Für viele Amerikaner, zu denen der 1952 im schottischen Dumberton geborene David Byrne offiziell erst seit Annahme der US-Staatsbürgerschaft vor sechs Jahren gehört, gilt ein Gastauftritt in der TV-Serie „The Simpsons“ als Ritterschlag der Coolen und Bösen. Bei Byrne geschah es im Jahr 2003, als er sich mit Homer Simpsons Song „I Hate Ned Flanders“ in der Sendung verewigte, in die er mit seiner Musik für intellektuell anspruchsvolle Zeitgenossen so gar nicht zu passen scheint.

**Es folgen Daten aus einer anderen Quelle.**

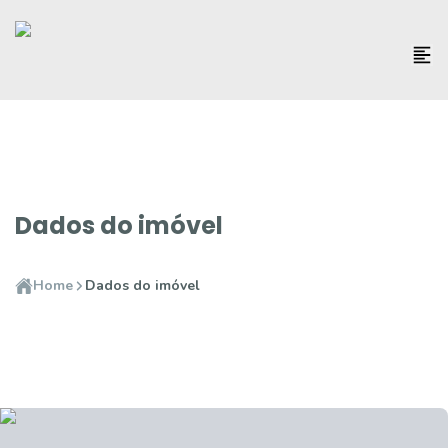
Dados do imóvel
Home
Dados do imóvel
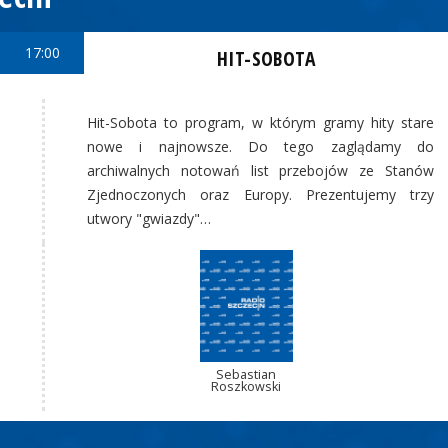
17:00
HIT-SOBOTA
Hit-Sobota to program, w którym gramy hity stare
nowe i najnowsze. Do tego zaglądamy do
archiwalnych notowań list przebojów ze Stanów
Zjednoczonych oraz Europy. Prezentujemy trzy
utwory "gwiazdy"…
Sebastian
Roszkowski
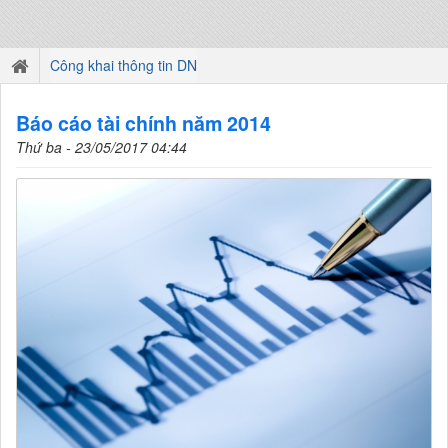
Công khai thông tin DN
Báo cáo tài chính năm 2014
Thứ ba - 23/05/2017 04:44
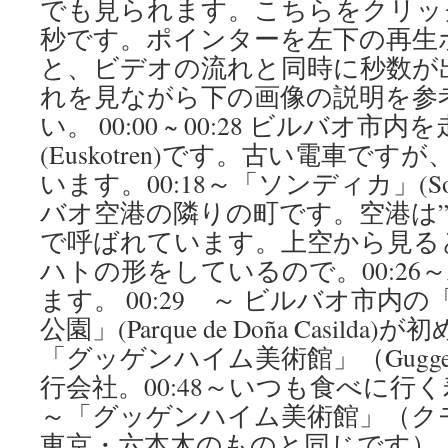
でも見られます。こちらをクリック
秒です。ポインターを左下の再生
と、ビデオの流れと同時に秒数が
れを見ながら下の画像の説明を参
い。 00:00 ~ 00:28 ビルバオ
(Euskotren)です。古い電車で
います。00:18～「ソンディカ」(So
バオ空港の隣りの町です。空港は”
で呼ばれています。上空から見る
ハトの形をしているので。00:26
ます。 00:29 ～ ビルバオ市内
公園」(Parque de Doña Casilda
「グッゲンハイム美術館」（Guggen
行会社。00:48～いつも食べに行く寿
～「グッゲンハイム美術館」（ク
東京・六本木のものと同じです）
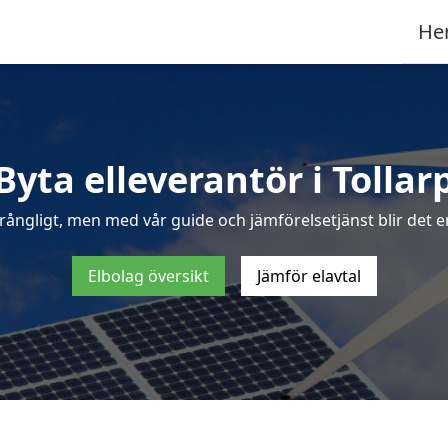
He
Byta elleverantör i Tollar
rångligt, men med vår guide och jämförelsetjänst blir det enk
Elbolag översikt
Jämför elavtal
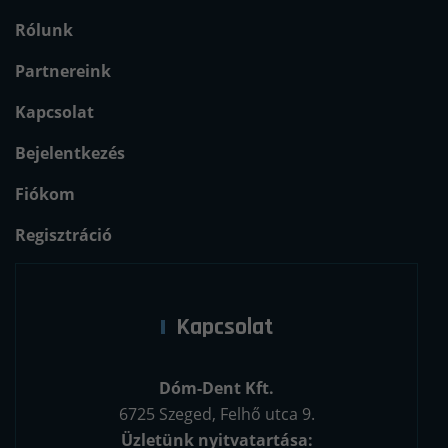
Rólunk
Partnereink
Kapcsolat
Bejelentkezés
Fiókom
Regisztráció
Kapcsolat
Dóm-Dent Kft.
6725 Szeged, Felhő utca 9.
Üzletünk nyitvatartása:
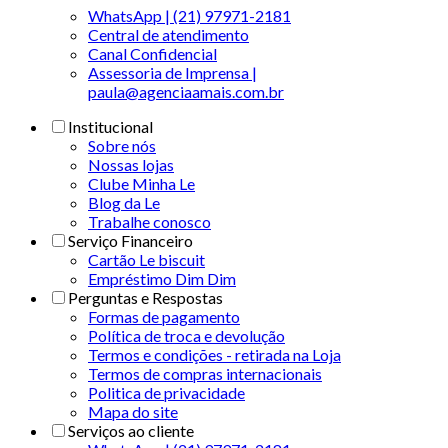
WhatsApp | (21) 97971-2181
Central de atendimento
Canal Confidencial
Assessoria de Imprensa |
paula@agenciaamais.com.br
Institucional
Sobre nós
Nossas lojas
Clube Minha Le
Blog da Le
Trabalhe conosco
Serviço Financeiro
Cartão Le biscuit
Empréstimo Dim Dim
Perguntas e Respostas
Formas de pagamento
Política de troca e devolução
Termos e condições - retirada na Loja
Termos de compras internacionais
Politica de privacidade
Mapa do site
Serviços ao cliente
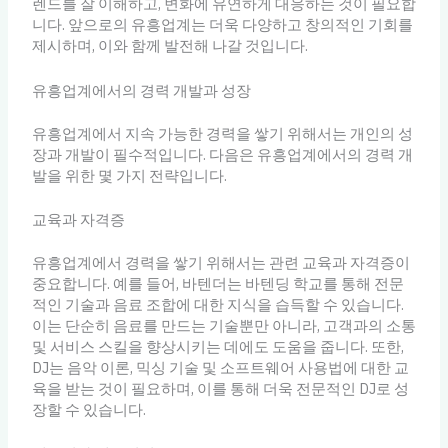
렌드를 잘 이해하고, 변화에 유연하게 대응하는 것이 필요합
니다. 앞으로의 유흥업계는 더욱 다양하고 창의적인 기회를
제시하며, 이와 함께 발전해 나갈 것입니다.
유흥업계에서의 경력 개발과 성장
유흥업계에서 지속 가능한 경력을 쌓기 위해서는 개인의 성
장과 개발이 필수적입니다. 다음은 유흥업계에서의 경력 개
발을 위한 몇 가지 전략입니다.
교육과 자격증
유흥업계에서 경력을 쌓기 위해서는 관련 교육과 자격증이
중요합니다. 예를 들어, 바텐더는 바텐딩 학교를 통해 전문
적인 기술과 음료 조합에 대한 지식을 습득할 수 있습니다.
이는 단순히 음료를 만드는 기술뿐만 아니라, 고객과의 소통
및 서비스 스킬을 향상시키는 데에도 도움을 줍니다. 또한,
DJ는 음악 이론, 믹싱 기술 및 소프트웨어 사용법에 대한 교
육을 받는 것이 필요하며, 이를 통해 더욱 전문적인 DJ로 성
장할 수 있습니다.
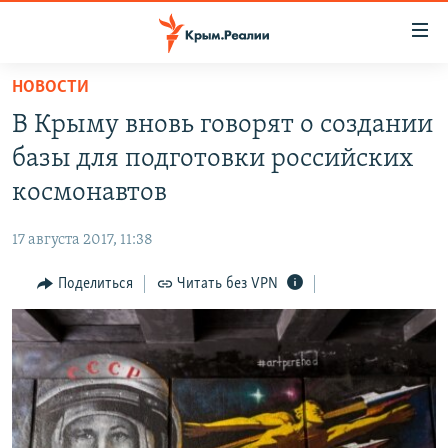
Доступность
ссылки
Вернуться
НОВОСТИ
к
НОВОСТИ
В Крыму вновь говорят о создании
основному
СПЕЦПРОЕКТЫ
содержанию
базы для подготовки российских
ВОДА
Вернутся
ГРУЗ 200
космонавтов
к
ИСТОРИЯ
КАРТА ВОЕННЫХ ОБЪЕКТОВ КРЫМА
главной
17 августа 2017, 11:38
ЕЩЕ
11 ЛЕТ ОККУПАЦИИ КРЫМА. 11 ИСТОРИЙ СОПРОТИВЛЕНИЯ
навигации
Вернутся
Поделиться
Читать без VPN
РАДІО СВОБОДА
ИНТЕРАКТИВ
к
КАК ОБОЙТИ БЛОКИРОВКУ
ИНФОГРАФИКА
поиску
ТЕЛЕПРОЕКТ КРЫМ.РЕАЛИИ
Українською
СОВЕТЫ ПРАВОЗАЩИТНИКОВ
Qırımtatar
ПРОПАВШИЕ БЕЗ ВЕСТИ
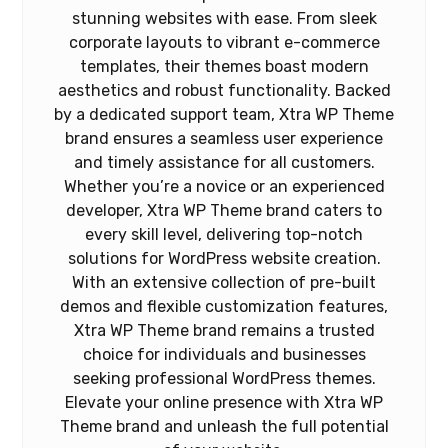
stunning websites with ease. From sleek
corporate layouts to vibrant e-commerce
templates, their themes boast modern
aesthetics and robust functionality. Backed
by a dedicated support team, Xtra WP Theme
brand ensures a seamless user experience
and timely assistance for all customers.
Whether you’re a novice or an experienced
developer, Xtra WP Theme brand caters to
every skill level, delivering top-notch
solutions for WordPress website creation.
With an extensive collection of pre-built
demos and flexible customization features,
Xtra WP Theme brand remains a trusted
choice for individuals and businesses
seeking professional WordPress themes.
Elevate your online presence with Xtra WP
Theme brand and unleash the full potential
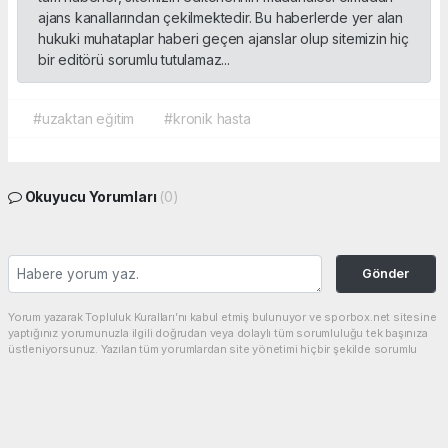
ajans kanallarından çekilmektedir. Bu haberlerde yer alan
hukuki muhataplar haberi geçen ajanslar olup sitemizin hiç
bir editörü sorumlu tutulamaz...
#uzaktan eğitim
#kronik hasta
Okuyucu Yorumları
(0)
Gönder
Yorum yazarak Topluluk Kuralları’nı kabul etmiş bulunuyor ve sporbox.net sitesine
yaptığınız yorumunuzla ilgili doğrudan veya dolaylı tüm sorumluluğu tek başınıza
üstleniyorsunuz. Yazılan tüm yorumlardan site yönetimi hiçbir şekilde sorumlu
tutulamaz.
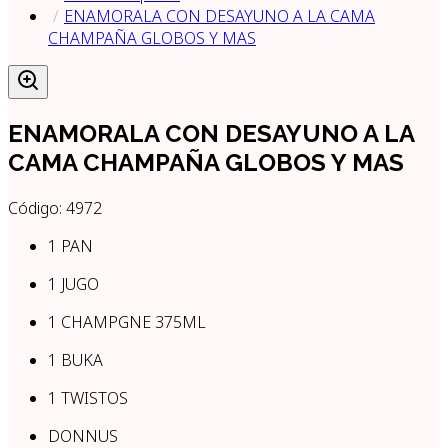
ENAMORALA CON DESAYUNO A LA CAMA
CHAMPAÑA GLOBOS Y MAS
ENAMORALA CON DESAYUNO A LA
CAMA CHAMPAÑA GLOBOS Y MAS
Código:
4972
1 PAN
1 JUGO
1 CHAMPGNE 375ML
1 BUKA
1 TWISTOS
DONNUS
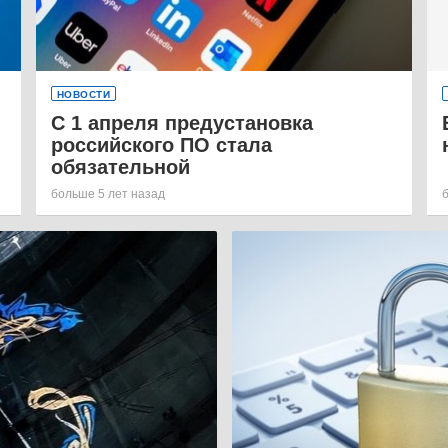
НОВОСТИ
С 1 апреля предустановка
российского ПО стала
обязательной
больше 5 лет назад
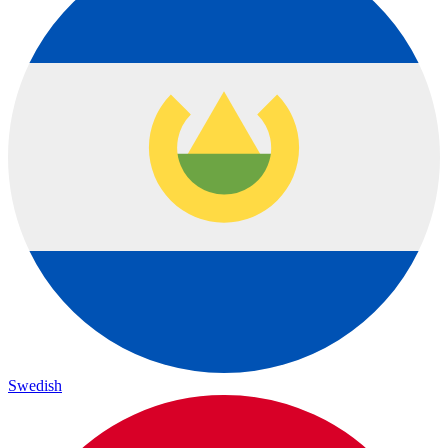
Swedish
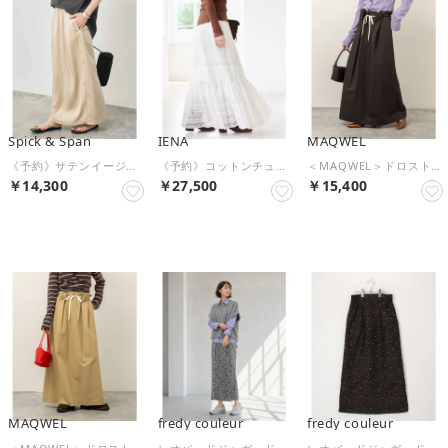
Spick & Span
IENA
MAQWEL
《予約》サテンイージーIラインスカート （ベージュ）
《予約》コットンチュールレース ギャザースカート （ホワイト）
＜MAQWEL＞ドロストタックSK （ブラック）
￥14,300
￥27,500
￥15,400
予約
予約
予約
MAQWEL
fredy couleur
fredy couleur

Doch vermählen die Simpsons wie wenig andere Formate niederste Instinkte mit Harvard. Byrne tritt dandyhaft gekleidet und mit klarem Englisch in die Kneipe, weil er von draußen „Indigene Springfield-Musik“ gehört habe, worauf der Wirt der Schenke anstelle einer Begrüßung ehrfurchtsvoll Byrnes vielfältige Begabungen von Talking-Heads-Sänger, Künstler (er hat mehrere Kunstbücher ediert, ist Maler und Fotograf) über Filmkomponist bis Regisseur herunterstammelt. Byrne fügt dem das Unerwartete hinzu: „And I used to wrestle under the name of El Diablo.“ Dass er sich selbst noch als Ringer betätigte, würde auch keinen mehr wundern, performt er doch bereits den Song „Psycho Killer“ 1977 stets derart überzeugend, als könnte er sich aus autobiographischen Gründen direkt in diesen hineinversetzen. Der Liedtext ist hohe Literatur mit französischen Bildungsbürgerpassagen, eine Feier des Abseitigen und schrägste Musik zugleich. Nach vollzogener Tat fühlt sich der beschriebene Psycho-Killer „Fa Fa Fa Far better“, viel besser also, wobei das Fa aus der Solmisation DoReMiFa natürlich gleichzeitig dem gesungenen Ton entspricht.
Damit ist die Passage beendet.